TASK INSTRUCTIONS - Return every record below exactly as given, images excluded.

(Extracted page text data)
⁂

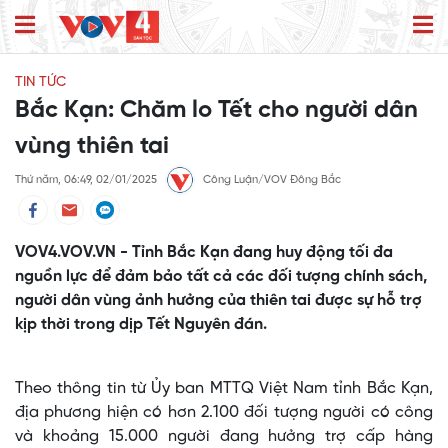
TIN TỨC
Bắc Kạn: Chăm lo Tết cho người dân
vùng thiên tai
Thứ năm, 06:49, 02/01/2025
Công Luận/VOV Đông Bắc
VOV4.VOV.VN - Tỉnh Bắc Kạn đang huy động tối đa
nguồn lực để đảm bảo tất cả các đối tượng chính sách,
người dân vùng ảnh hưởng của thiên tai được sự hỗ trợ
kịp thời trong dịp Tết Nguyên đán.
Theo thông tin từ Ủy ban MTTQ Việt Nam tỉnh Bắc Kạn,
địa phương hiện có hơn 2.100 đối tượng người có công
và khoảng 15.000 người đang hưởng trợ cấp hàng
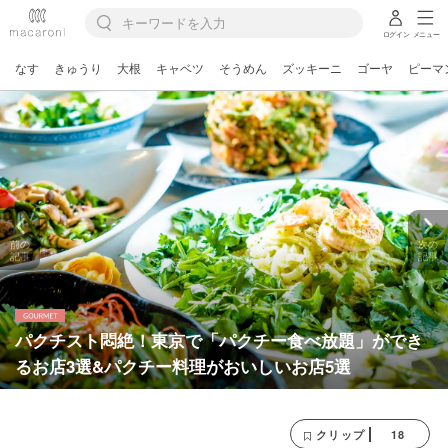
ログイン
メニュー
なす
きゅうり
大根
キャベツ
そうめん
ズッキーニ
ゴーヤ
ピーマ
前の
次の
記事
記事
パクチスト悶絶！東京で「パクチー食べ放題」ができ
るお店3選&パクチー料理がおいしいお店5選
18
クリップ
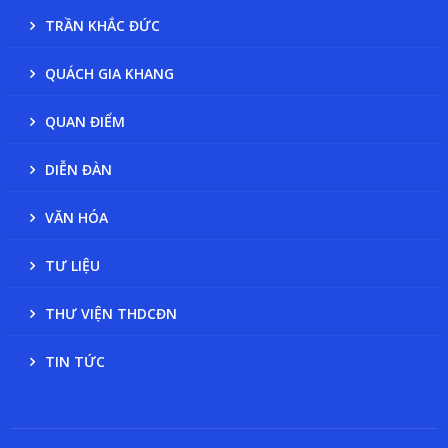
TRẦN KHẮC ĐỨC
QUÁCH GIA KHANG
QUAN ĐIỂM
DIỄN ĐÀN
VĂN HÓA
TƯ LIỆU
THƯ VIỆN THDCĐN
TIN TỨC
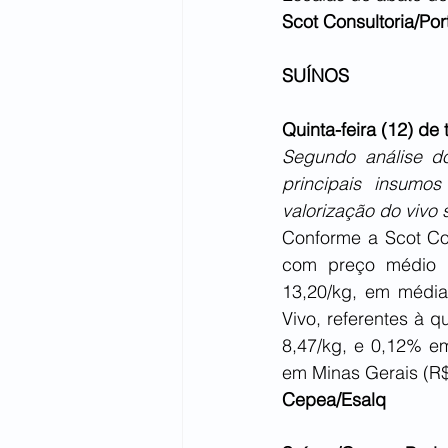
Scot Consultoria/Por
SUÍNOS
Quinta-feira (12) de
Segundo análise do
principais insumos
valorização do vivo 
Conforme a Scot Con
com preço médio d
13,20/kg, em média
Vivo, referentes à q
8,47/kg, e 0,12% em
em Minas Gerais (R$ 
Cepea/Esalq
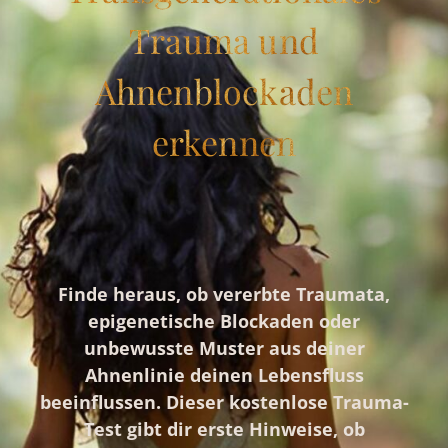
Trauma und
Ahnenblockaden
erkennen
Finde heraus, ob vererbte Traumata,
epigenetische Blockaden oder
unbewusste Muster aus deiner
Ahnenlinie deinen Lebensfluss
beeinflussen. Dieser kostenlose Trauma-
Test gibt dir erste Hinweise, ob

⁂

OUTPUT BELOW -
TIN TỨC
Bắc Kạn: Chăm lo Tết cho người dân
vùng thiên tai
Thứ năm, 06:49, 02/01/2025
Công Luận/VOV Đông Bắc
VOV4.VOV.VN - Tỉnh Bắc Kạn đang huy động tối đa
nguồn lực để đảm bảo tất cả các đối tượng chính sách,
người dân vùng ảnh hưởng của thiên tai được sự hỗ trợ
kịp thời trong dịp Tết Nguyên đán.
Theo thông tin từ Ủy ban MTTQ Việt Nam tỉnh Bắc Kạn,
địa phương hiện có hơn 2.100 đối tượng người có công
và khoảng 15.000 người đang hưởng trợ cấp hàng
ログイン
メニュー
なす
きゅうり
大根
キャベツ
そうめん
ズッキーニ
ゴーヤ
ピーマ
前の
次の
記事
記事
パクチスト悶絶！東京で「パクチー食べ放題」ができ
るお店3選&パクチー料理がおいしいお店5選
18
クリップ
TRẦN KHẮC ĐỨC
QUÁCH GIA KHANG
QUAN ĐIỂM
DIỄN ĐÀN
VĂN HÓA
TƯ LIỆU
THƯ VIỆN THDCĐN
TIN TỨC
Scot Consultoria/Por
SUÍNOS
Quinta-feira (12) de
Segundo análise do
principais insumos
valorização do vivo 
Conforme a Scot Con
com preço médio d
13,20/kg, em média
Vivo, referentes à q
8,47/kg, e 0,12% em
em Minas Gerais (R$ 
Cepea/Esalq
Trauma und
Ahnenblockaden
erkennen
Finde heraus, ob vererbte Traumata,
epigenetische Blockaden oder
unbewusste Muster aus deiner
Ahnenlinie deinen Lebensfluss
beeinflussen. Dieser kostenlose Trauma-
Test gibt dir erste Hinweise, ob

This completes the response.